Eclipse (David Slade, 2010)

Cada entrega de la saga Crepúsculo ha tenido un director distinto.

Este hecho evidente de la identidad inconexa entre los diferentes filmes ha desembocado en que cada película tenga poco que ver con la anterior salvo, por supuesto, en su elenco actoral, cuya capacidad actoral no es puesta nunca en entredicho frente a un impacto mediático que ha convertido al grupo, incluyendo a quienes gozan de una sola escena,  en los verdaderos impulsores del proyecto.

Dicho esto, los aficionados a las novelas de Stephenie Meyer encuentran siempre el aliciente de ver en la pantalla la representación de lo imaginado en su lectura, pero qué pueden esperar el resto de los espectadores más allá de un entretenimiento a medias?

Eclipse trata, más que nunca, de un amor adolescente. La presentación es sin duda mejor que las torpes y accidentadas que acontecían en su antecesora. Se palpa en los diálogos, en las acciones de los personajes, en las escenas que fuerzan el encuentro entre el triángulo amoroso e incluso en la atmósfera que ya no evita disimular con elegancia sus defectos, como ocurriera en Luna Nueva.

Tienen cabida, además, dos poderosos discursos, de la mano de los personajes de Jessica e Isabella, acerca de la importancia de equivocarse en la época de juventud y sobre el sentirse diferente, de peligrosas consecuencias y de ligeros razonamientos en los que se percibe la doble cara de unas palabras vacías.

La mano indeleble de David Slade, director que asombrara en el Sitges de hace unos años con su Hard Candy, contratado quizás por su talento para desenvolverse en entornos donde la tensión y el misterio son constantes, es incapaz aquí de combinar los dos mundos que propone la película: una trama de acción pura alrededor de una historia de amor que trata de contentar a todos en un falso equilibrio que se desmonta pronto.

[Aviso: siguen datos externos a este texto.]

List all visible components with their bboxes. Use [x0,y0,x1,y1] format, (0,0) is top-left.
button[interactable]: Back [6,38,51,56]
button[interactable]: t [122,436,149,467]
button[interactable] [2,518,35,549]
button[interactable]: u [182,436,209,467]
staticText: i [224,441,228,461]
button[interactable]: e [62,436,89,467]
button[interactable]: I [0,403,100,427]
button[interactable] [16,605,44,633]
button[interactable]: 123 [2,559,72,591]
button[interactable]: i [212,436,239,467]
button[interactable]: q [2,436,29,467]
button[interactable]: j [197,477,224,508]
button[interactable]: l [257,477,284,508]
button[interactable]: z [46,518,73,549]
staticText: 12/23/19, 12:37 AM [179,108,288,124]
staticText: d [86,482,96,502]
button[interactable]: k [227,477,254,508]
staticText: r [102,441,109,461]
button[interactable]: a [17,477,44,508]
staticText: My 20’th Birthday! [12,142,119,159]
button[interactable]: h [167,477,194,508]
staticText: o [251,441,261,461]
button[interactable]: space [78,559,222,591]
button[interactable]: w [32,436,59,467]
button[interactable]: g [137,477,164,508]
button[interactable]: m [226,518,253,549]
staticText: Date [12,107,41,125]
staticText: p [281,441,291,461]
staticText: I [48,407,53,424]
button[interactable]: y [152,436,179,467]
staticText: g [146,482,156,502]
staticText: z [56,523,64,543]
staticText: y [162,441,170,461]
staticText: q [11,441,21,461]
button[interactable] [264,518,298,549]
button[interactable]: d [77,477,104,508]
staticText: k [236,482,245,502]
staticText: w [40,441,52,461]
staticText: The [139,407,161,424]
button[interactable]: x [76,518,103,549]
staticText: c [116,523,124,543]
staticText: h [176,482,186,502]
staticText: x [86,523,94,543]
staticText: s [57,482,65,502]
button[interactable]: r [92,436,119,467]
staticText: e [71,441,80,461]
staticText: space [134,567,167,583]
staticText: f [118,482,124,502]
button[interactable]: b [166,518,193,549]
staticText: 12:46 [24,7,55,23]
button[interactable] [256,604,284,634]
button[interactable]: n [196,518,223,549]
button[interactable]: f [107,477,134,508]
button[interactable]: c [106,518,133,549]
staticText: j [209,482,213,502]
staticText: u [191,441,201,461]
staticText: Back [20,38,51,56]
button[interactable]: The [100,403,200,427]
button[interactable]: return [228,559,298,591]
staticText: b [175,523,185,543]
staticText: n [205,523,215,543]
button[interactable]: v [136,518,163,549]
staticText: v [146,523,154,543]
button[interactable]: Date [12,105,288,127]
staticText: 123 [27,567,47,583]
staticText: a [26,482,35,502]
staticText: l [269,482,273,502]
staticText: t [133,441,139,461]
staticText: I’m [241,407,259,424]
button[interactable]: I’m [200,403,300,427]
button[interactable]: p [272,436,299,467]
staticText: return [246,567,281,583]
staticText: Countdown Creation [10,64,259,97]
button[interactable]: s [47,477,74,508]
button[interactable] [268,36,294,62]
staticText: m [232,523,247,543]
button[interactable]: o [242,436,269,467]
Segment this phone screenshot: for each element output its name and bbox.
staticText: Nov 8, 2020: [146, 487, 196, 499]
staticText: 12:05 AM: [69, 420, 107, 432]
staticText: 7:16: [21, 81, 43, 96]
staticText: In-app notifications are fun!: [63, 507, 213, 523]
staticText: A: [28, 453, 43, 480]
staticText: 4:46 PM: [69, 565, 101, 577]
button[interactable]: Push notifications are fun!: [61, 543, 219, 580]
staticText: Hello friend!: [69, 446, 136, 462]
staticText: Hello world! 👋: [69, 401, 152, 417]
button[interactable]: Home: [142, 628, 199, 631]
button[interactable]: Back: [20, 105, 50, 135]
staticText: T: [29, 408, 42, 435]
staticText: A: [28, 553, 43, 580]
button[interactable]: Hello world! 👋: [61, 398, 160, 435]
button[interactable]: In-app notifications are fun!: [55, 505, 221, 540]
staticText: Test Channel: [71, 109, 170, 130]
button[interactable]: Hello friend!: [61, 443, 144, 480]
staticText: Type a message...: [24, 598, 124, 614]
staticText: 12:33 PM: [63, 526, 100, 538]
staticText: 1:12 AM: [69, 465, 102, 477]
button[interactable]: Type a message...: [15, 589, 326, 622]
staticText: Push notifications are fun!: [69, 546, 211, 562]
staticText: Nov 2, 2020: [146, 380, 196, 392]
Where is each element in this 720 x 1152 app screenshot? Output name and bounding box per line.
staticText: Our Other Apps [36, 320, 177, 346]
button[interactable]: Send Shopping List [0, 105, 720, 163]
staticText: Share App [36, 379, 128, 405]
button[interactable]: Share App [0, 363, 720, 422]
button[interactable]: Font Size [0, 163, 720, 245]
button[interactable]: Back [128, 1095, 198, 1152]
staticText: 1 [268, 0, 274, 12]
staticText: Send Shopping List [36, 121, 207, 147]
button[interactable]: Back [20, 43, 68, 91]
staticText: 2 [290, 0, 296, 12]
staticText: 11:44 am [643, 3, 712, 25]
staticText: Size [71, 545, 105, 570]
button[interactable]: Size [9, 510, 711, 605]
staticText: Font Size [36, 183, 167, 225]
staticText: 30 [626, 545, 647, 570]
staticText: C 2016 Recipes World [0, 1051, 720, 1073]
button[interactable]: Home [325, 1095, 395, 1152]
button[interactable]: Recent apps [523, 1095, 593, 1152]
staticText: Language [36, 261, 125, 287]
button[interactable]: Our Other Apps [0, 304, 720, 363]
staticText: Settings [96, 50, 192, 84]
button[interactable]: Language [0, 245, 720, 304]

Al éxito de la anterior entrega y a la perfección estética de ésta ha contribuido especialmente Javier Aguirresarobe, cuya labor de fotografía es aún más espléndida si cabe. El operador español vuelca su creatividad, reconocida ya mundialmente, en tapar las lagunas de una puesta en escena sin sentido y en convertir cada imagen, cada escena, cada escenario, en un acontecimiento impactante.

Las imágenes de Eclipse son, en definitiva, a cual más soberbia, en un prodigio de iluminación y de arte cromático. Lo difícil es encontrar en su puesta en escena un total desaprovechamiento de ese bendito recurso, y descubrir con decepción cómo los actores recitan un pobre guión, en un concurso de estatismo que nunca se rompe. Los diálogos, además no siempre afortunados, convierten a la película en cabezas parlantes.

La música de Howard Shore, el celebrado y sobrevalorado compositor de la trilogía del anillo, es también la tercera que aparece en la saga. Puede hablarse también de falta de identidad en el plano sonoro, que abusa de la música comercial con desdén y en los momentos más inoportunos.

Es en esta historia donde más puede hallarse la intención metafórica de subrayar el conflicto entre los nativos de las colonias americanas, representados en los hombres lobo, frente a los que la novela llama ‘los fríos’, los vampiros.

Esa lectura, que podría resultar interesante, queda ahogada bajo una endeble superficie que subraya constantemente un triángulo amoroso empeñado en marear la perdiz. En ella no ocurre nada que no aventurase ya el capítulo anterior.

Quedan muchas preguntas sin respuesta en el argumento al terminar una cinta de enorme duración y con evidentes problemas para condensar todos los acontecimientos del libro en un argumento cinematográfico, pero ninguna de esas dudas inquieta más que el porqué de que Taylor Lautner aparezca constantemente con el torso desnudo.

Sin embargo, la pregunta que deberían hacerse Catherine Hardwicke, Chris Weitz, David Slade y el futuro director de la cuarta parte, el en otro tiempo prometedor Bill Condon, es sobre a quién va dirigida la película, y por qué les niegan a su público un solo atisbo de inteligencia.